DIRECTIONS:
Exact copies of the lines from the start of the records through the line with "σχετίζονται με αυτό το σύστημα συζητήσεων;" are what the answer must hold; pictures are not part of it.

*** RECORDS FOR THE EXERCISE ***

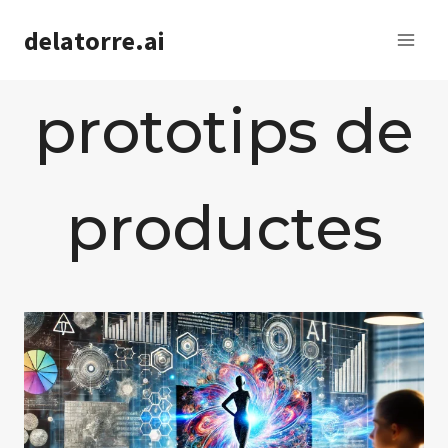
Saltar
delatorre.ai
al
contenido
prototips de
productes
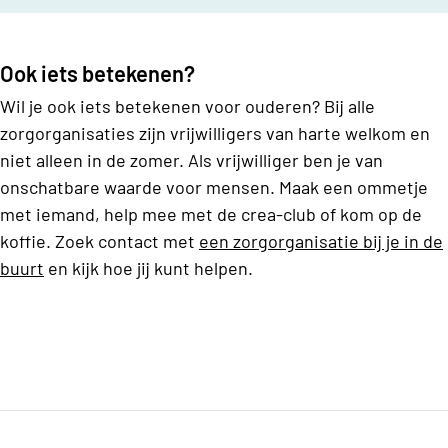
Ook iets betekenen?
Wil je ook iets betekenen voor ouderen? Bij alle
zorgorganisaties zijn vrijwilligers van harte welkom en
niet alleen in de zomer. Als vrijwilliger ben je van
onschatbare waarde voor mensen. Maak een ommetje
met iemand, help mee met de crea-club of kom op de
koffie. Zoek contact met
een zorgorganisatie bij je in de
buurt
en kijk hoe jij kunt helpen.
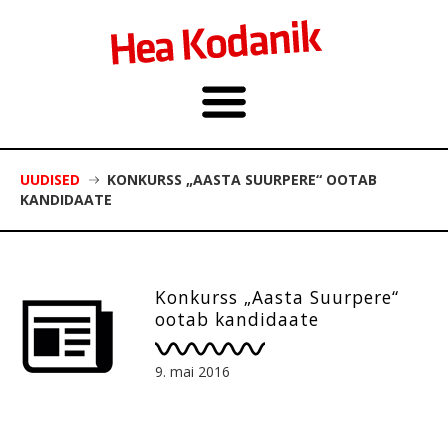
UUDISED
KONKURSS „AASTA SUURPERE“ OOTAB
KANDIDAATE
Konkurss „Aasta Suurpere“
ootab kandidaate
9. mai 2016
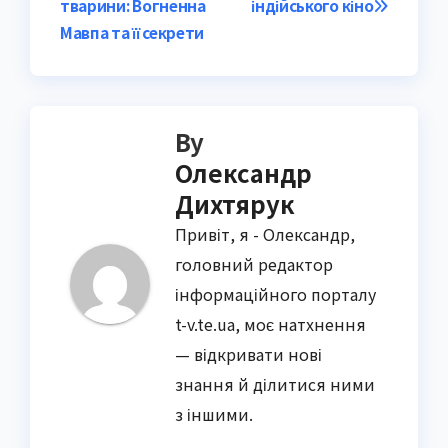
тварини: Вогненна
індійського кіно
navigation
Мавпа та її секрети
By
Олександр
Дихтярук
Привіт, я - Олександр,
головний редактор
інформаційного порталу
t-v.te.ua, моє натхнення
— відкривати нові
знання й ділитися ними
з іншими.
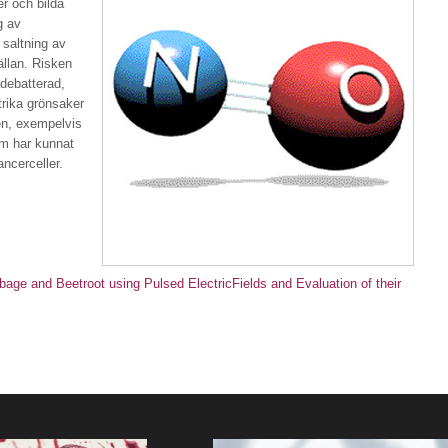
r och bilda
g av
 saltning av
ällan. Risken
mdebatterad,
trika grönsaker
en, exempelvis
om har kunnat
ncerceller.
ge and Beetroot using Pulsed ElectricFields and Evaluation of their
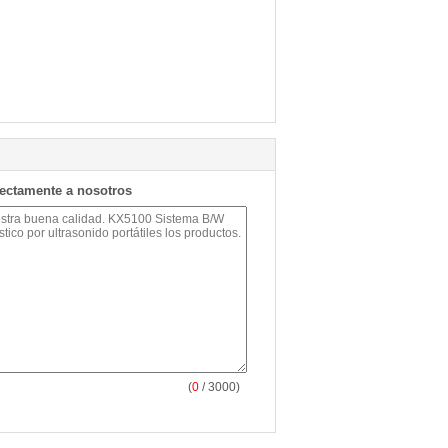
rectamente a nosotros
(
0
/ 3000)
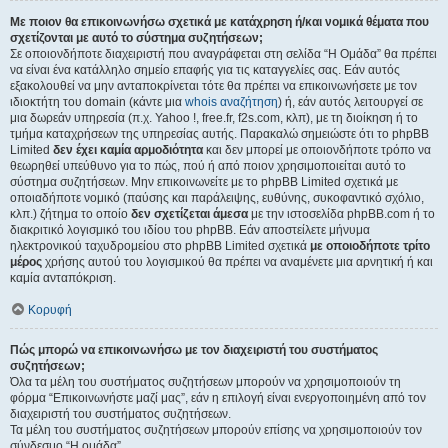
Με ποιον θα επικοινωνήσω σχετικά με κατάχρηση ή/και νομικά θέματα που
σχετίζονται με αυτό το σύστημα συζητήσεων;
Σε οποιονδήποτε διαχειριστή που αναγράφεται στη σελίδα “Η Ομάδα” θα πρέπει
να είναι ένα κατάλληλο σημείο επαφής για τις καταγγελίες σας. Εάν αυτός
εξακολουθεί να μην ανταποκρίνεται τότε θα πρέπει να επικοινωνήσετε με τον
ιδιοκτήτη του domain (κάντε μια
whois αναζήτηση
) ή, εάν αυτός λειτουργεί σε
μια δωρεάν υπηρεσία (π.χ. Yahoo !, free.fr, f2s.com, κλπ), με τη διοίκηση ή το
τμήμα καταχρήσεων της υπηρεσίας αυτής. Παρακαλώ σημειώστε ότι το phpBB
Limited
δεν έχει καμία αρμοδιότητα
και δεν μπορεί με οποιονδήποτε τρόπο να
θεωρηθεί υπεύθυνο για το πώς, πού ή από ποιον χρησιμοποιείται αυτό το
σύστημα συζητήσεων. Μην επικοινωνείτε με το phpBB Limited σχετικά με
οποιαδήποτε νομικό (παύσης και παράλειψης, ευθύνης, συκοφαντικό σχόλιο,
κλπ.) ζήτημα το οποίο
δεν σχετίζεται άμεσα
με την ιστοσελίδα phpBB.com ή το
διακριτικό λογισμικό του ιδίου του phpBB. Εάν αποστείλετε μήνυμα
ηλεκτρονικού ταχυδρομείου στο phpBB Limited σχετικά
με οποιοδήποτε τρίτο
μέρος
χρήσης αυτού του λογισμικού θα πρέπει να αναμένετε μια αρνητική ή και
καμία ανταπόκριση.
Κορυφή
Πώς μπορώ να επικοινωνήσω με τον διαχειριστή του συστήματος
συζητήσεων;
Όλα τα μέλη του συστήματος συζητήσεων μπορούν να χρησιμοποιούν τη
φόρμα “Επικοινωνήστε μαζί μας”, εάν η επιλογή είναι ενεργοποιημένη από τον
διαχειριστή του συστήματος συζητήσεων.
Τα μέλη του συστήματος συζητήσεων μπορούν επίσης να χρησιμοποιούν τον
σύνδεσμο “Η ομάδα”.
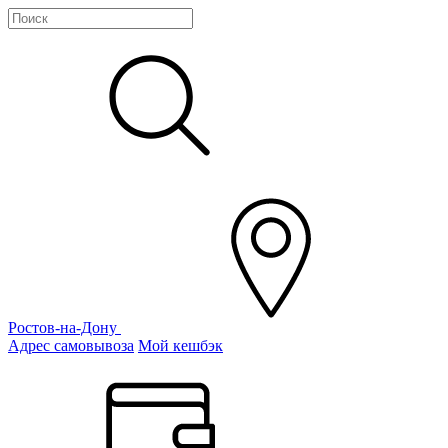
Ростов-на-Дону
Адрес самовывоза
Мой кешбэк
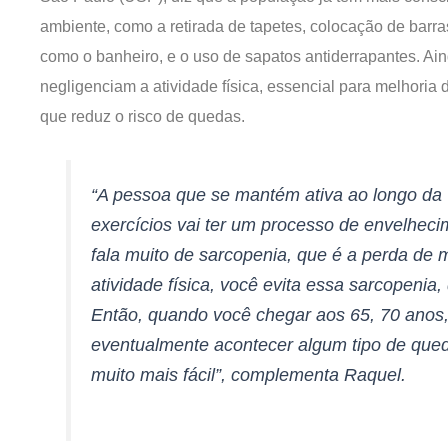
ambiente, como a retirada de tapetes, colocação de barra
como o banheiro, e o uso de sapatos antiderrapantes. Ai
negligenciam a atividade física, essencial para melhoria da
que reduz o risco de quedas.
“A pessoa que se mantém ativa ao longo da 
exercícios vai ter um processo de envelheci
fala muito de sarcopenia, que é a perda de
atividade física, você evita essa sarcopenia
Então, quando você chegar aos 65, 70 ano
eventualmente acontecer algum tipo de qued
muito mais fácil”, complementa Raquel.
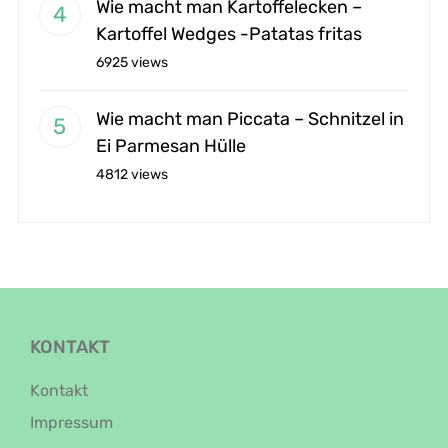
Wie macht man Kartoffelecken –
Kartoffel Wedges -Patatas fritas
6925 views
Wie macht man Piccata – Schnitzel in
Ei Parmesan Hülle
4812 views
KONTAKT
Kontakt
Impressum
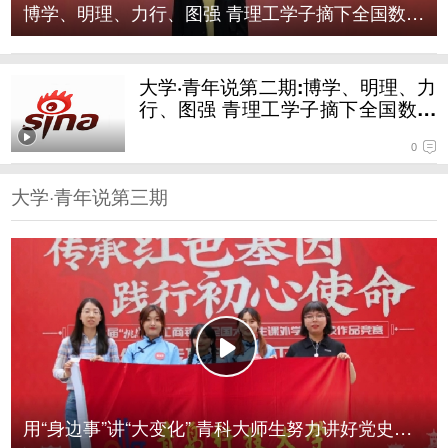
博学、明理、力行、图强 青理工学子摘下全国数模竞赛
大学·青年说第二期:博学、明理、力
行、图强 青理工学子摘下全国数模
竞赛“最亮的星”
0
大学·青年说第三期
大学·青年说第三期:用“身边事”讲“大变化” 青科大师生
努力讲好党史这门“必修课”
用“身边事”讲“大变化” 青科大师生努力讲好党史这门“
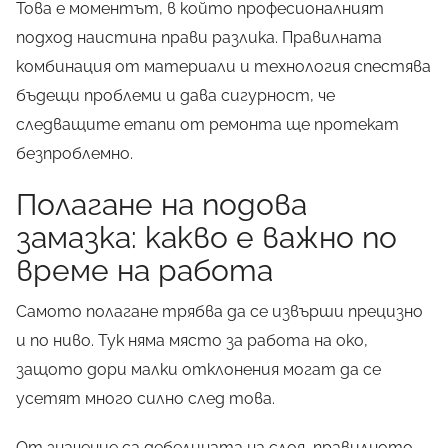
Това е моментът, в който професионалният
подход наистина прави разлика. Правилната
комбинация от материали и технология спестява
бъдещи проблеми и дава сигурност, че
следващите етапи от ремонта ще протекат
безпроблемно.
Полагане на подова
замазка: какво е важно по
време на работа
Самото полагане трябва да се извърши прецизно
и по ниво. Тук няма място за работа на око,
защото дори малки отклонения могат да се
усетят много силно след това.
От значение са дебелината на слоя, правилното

*** End of RECORDS FOR THE EXERCISE ***

ANSWER AREA:
Saltar
delatorre.ai
al
contenido
prototips de
productes
Ook iets betekenen?
Wil je ook iets betekenen voor ouderen? Bij alle
zorgorganisaties zijn vrijwilligers van harte welkom en
niet alleen in de zomer. Als vrijwilliger ben je van
onschatbare waarde voor mensen. Maak een ommetje
met iemand, help mee met de crea-club of kom op de
koffie. Zoek contact met
een zorgorganisatie bij je in de
buurt
en kijk hoe jij kunt helpen.
UUDISED
KONKURSS „AASTA SUURPERE“ OOTAB
KANDIDAATE
Konkurss „Aasta Suurpere“
ootab kandidaate
9. mai 2016
тварини: Вогненна
індійського кіно
navigation
Мавпа та її секрети
By
Олександр
Дихтярук
Привіт, я - Олександр,
головний редактор
інформаційного порталу
t-v.te.ua, моє натхнення
— відкривати нові
знання й ділитися ними
з іншими.
r och bilda
g av
 saltning av
ällan. Risken
mdebatterad,
trika grönsaker
en, exempelvis
om har kunnat
ncerceller.
ge and Beetroot using Pulsed ElectricFields and Evaluation of their
rectamente a nosotros
(
0
/ 3000)
Με ποιον θα επικοινωνήσω σχετικά με κατάχρηση ή/και νομικά θέματα που
σχετίζονται με αυτό το σύστημα συζητήσεων;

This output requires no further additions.